The problem – An exact, complete copy of the entries is what is needed.

Provided entries –
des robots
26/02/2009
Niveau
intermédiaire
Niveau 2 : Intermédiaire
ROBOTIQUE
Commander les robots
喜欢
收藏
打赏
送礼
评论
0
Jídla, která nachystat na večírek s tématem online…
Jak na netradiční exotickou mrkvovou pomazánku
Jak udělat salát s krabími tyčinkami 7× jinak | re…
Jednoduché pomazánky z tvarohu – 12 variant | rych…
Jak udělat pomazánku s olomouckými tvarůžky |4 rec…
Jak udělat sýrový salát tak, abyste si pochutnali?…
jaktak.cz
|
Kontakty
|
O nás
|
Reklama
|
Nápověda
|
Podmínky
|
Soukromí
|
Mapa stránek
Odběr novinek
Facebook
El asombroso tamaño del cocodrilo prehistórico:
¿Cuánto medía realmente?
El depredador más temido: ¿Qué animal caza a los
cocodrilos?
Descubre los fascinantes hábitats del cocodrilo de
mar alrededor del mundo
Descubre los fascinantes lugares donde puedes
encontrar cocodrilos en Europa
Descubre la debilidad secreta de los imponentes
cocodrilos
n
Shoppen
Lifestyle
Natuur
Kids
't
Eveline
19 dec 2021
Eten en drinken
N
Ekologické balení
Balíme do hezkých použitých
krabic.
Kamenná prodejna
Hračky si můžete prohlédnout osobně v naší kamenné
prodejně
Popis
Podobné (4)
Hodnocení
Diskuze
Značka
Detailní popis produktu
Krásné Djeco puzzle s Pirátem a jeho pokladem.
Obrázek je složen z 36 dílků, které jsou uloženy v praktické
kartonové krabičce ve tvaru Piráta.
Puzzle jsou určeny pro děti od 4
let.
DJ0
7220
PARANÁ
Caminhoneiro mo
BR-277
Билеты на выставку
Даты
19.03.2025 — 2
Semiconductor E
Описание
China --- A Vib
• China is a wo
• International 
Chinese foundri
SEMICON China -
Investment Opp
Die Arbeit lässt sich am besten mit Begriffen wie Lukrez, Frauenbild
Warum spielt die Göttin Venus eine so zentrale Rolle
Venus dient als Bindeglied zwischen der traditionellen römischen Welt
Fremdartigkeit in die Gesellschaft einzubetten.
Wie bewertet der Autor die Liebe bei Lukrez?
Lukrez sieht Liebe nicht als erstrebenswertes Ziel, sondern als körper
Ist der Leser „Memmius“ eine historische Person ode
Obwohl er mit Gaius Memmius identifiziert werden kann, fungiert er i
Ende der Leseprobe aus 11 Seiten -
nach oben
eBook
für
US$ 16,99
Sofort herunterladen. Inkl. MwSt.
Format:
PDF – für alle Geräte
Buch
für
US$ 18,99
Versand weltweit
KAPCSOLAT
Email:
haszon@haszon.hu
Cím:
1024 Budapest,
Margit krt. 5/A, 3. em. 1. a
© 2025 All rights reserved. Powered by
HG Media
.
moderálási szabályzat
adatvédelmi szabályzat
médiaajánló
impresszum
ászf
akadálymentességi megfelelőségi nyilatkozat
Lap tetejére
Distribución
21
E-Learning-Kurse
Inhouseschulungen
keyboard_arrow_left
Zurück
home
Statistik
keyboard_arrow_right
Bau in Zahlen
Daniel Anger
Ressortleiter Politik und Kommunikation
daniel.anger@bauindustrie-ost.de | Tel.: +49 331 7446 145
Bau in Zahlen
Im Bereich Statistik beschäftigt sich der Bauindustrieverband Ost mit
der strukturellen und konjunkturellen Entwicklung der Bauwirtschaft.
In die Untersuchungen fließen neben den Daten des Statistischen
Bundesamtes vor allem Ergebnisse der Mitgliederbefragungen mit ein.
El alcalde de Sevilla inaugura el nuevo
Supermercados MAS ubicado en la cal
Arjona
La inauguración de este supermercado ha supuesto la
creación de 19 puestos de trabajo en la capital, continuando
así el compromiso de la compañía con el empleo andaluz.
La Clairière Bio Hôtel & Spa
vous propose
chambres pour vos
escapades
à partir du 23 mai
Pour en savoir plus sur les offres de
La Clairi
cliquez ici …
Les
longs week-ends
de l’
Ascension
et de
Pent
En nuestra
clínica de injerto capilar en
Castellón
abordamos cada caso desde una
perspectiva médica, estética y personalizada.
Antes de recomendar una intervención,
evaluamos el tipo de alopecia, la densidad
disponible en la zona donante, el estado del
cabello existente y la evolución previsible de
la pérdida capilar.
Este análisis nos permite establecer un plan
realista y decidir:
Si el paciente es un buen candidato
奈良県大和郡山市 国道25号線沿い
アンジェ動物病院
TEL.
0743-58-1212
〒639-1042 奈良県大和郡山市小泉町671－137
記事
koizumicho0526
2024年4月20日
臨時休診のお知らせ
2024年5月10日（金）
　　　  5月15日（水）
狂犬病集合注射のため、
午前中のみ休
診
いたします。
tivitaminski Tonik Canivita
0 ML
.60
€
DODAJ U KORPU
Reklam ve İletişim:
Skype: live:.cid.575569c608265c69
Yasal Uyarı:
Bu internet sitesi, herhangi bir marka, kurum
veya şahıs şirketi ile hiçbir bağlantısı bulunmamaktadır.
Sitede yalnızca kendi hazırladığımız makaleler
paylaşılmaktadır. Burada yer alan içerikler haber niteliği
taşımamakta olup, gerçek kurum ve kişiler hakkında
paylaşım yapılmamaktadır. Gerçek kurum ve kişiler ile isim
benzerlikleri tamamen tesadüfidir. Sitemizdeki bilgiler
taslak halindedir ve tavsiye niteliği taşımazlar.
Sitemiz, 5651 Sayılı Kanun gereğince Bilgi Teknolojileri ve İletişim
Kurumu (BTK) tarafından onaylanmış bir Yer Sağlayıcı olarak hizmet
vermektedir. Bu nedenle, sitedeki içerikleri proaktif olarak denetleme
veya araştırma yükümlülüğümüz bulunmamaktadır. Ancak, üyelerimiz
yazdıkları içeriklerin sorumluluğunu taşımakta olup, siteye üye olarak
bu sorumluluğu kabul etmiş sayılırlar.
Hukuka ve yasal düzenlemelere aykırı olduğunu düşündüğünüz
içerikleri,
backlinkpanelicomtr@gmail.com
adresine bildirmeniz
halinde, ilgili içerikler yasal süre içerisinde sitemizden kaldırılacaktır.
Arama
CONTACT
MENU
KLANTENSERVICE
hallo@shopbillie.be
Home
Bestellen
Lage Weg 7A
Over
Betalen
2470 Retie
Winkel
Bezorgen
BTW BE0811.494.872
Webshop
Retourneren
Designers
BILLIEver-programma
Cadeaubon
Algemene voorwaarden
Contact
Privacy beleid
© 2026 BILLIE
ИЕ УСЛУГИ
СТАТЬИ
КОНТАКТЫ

Response below –
des robots
26/02/2009
Niveau
intermédiaire
Niveau 2 : Intermédiaire
ROBOTIQUE
Commander les robots
喜欢
收藏
打赏
送礼
评论
0
Jídla, která nachystat na večírek s tématem online…
Jak na netradiční exotickou mrkvovou pomazánku
Jak udělat salát s krabími tyčinkami 7× jinak | re…
Jednoduché pomazánky z tvarohu – 12 variant | rych…
Jak udělat pomazánku s olomouckými tvarůžky |4 rec…
Jak udělat sýrový salát tak, abyste si pochutnali?…
jaktak.cz
|
Kontakty
|
O nás
|
Reklama
|
Nápověda
|
Podmínky
|
Soukromí
|
Mapa stránek
Odběr novinek
Facebook
El asombroso tamaño del cocodrilo prehistórico:
¿Cuánto medía realmente?
El depredador más temido: ¿Qué animal caza a los
cocodrilos?
Descubre los fascinantes hábitats del cocodrilo de
mar alrededor del mundo
Descubre los fascinantes lugares donde puedes
encontrar cocodrilos en Europa
Descubre la debilidad secreta de los imponentes
cocodrilos
n
Shoppen
Lifestyle
Natuur
Kids
't
Eveline
19 dec 2021
Eten en drinken
N
Ekologické balení
Balíme do hezkých použitých
krabic.
Kamenná prodejna
Hračky si můžete prohlédnout osobně v naší kamenné
prodejně
Popis
Podobné (4)
Hodnocení
Diskuze
Značka
Detailní popis produktu
Krásné Djeco puzzle s Pirátem a jeho pokladem.
Obrázek je složen z 36 dílků, které jsou uloženy v praktické
kartonové krabičce ve tvaru Piráta.
Puzzle jsou určeny pro děti od 4
let.
DJ0
7220
PARANÁ
Caminhoneiro mo
BR-277
Билеты на выставку
Даты
19.03.2025 — 2
Semiconductor E
Описание
China --- A Vib
• China is a wo
• International 
Chinese foundri
SEMICON China -
Investment Opp
Die Arbeit lässt sich am besten mit Begriffen wie Lukrez, Frauenbild
Warum spielt die Göttin Venus eine so zentrale Rolle
Venus dient als Bindeglied zwischen der traditionellen römischen Welt
Fremdartigkeit in die Gesellschaft einzubetten.
Wie bewertet der Autor die Liebe bei Lukrez?
Lukrez sieht Liebe nicht als erstrebenswertes Ziel, sondern als körper
Ist der Leser „Memmius“ eine historische Person ode
Obwohl er mit Gaius Memmius identifiziert werden kann, fungiert er i
Ende der Leseprobe aus 11 Seiten -
nach oben
eBook
für
US$ 16,99
Sofort herunterladen. Inkl. MwSt.
Format:
PDF – für alle Geräte
Buch
für
US$ 18,99
Versand weltweit
KAPCSOLAT
Email:
haszon@haszon.hu
Cím:
1024 Budapest,
Margit krt. 5/A, 3. em. 1. a
© 2025 All rights reserved. Powered by
HG Media
.
moderálási szabályzat
adatvédelmi szabályzat
médiaajánló
impresszum
ászf
akadálymentességi megfelelőségi nyilatkozat
Lap tetejére
Distribución
21
E-Learning-Kurse
Inhouseschulungen
keyboard_arrow_left
Zurück
home
Statistik
keyboard_arrow_right
Bau in Zahlen
Daniel Anger
Ressortleiter Politik und Kommunikation
daniel.anger@bauindustrie-ost.de | Tel.: +49 331 7446 145
Bau in Zahlen
Im Bereich Statistik beschäftigt sich der Bauindustrieverband Ost mit
der strukturellen und konjunkturellen Entwicklung der Bauwirtschaft.
In die Untersuchungen fließen neben den Daten des Statistischen
Bundesamtes vor allem Ergebnisse der Mitgliederbefragungen mit ein.
El alcalde de Sevilla inaugura el nuevo
Supermercados MAS ubicado en la cal
Arjona
La inauguración de este supermercado ha supuesto la
creación de 19 puestos de trabajo en la capital, continuando
así el compromiso de la compañía con el empleo andaluz.
La Clairière Bio Hôtel & Spa
vous propose
chambres pour vos
escapades
à partir du 23 mai
Pour en savoir plus sur les offres de
La Clairi
cliquez ici …
Les
longs week-ends
de l’
Ascension
et de
Pent
En nuestra
clínica de injerto capilar en
Castellón
abordamos cada caso desde una
perspectiva médica, estética y personalizada.
Antes de recomendar una intervención,
evaluamos el tipo de alopecia, la densidad
disponible en la zona donante, el estado del
cabello existente y la evolución previsible de
la pérdida capilar.
Este análisis nos permite establecer un plan
realista y decidir:
Si el paciente es un buen candidato
奈良県大和郡山市 国道25号線沿い
アンジェ動物病院
TEL.
0743-58-1212
〒639-1042 奈良県大和郡山市小泉町671－137
記事
koizumicho0526
2024年4月20日
臨時休診のお知らせ
2024年5月10日（金）
　　　  5月15日（水）
狂犬病集合注射のため、
午前中のみ休
診
いたします。
tivitaminski Tonik Canivita
0 ML
.60
€
DODAJ U KORPU
Reklam ve İletişim:
Skype: live:.cid.575569c608265c69
Yasal Uyarı:
Bu internet sitesi, herhangi bir marka, kurum
veya şahıs şirketi ile hiçbir bağlantısı bulunmamaktadır.
Sitede yalnızca kendi hazırladığımız makaleler
paylaşılmaktadır. Burada yer alan içerikler haber niteliği
taşımamakta olup, gerçek kurum ve kişiler hakkında
paylaşım yapılmamaktadır. Gerçek kurum ve kişiler ile isim
benzerlikleri tamamen tesadüfidir. Sitemizdeki bilgiler
taslak halindedir ve tavsiye niteliği taşımazlar.
Sitemiz, 5651 Sayılı Kanun gereğince Bilgi Teknolojileri ve İletişim
Kurumu (BTK) tarafından onaylanmış bir Yer Sağlayıcı olarak hizmet
vermektedir. Bu nedenle, sitedeki içerikleri proaktif olarak denetleme
veya araştırma yükümlülüğümüz bulunmamaktadır. Ancak, üyelerimiz
yazdıkları içeriklerin sorumluluğunu taşımakta olup, siteye üye olarak
bu sorumluluğu kabul etmiş sayılırlar.
Hukuka ve yasal düzenlemelere aykırı olduğunu düşündüğünüz
içerikleri,
backlinkpanelicomtr@gmail.com
adresine bildirmeniz
halinde, ilgili içerikler yasal süre içerisinde sitemizden kaldırılacaktır.
Arama
CONTACT
MENU
KLANTENSERVICE
hallo@shopbillie.be
Home
Bestellen
Lage Weg 7A
Over
Betalen
2470 Retie
Winkel
Bezorgen
BTW BE0811.494.872
Webshop
Retourneren
Designers
BILLIEver-programma
Cadeaubon
Algemene voorwaarden
Contact
Privacy beleid
© 2026 BILLIE
ИЕ УСЛУГИ
СТАТЬИ
КОНТАКТЫ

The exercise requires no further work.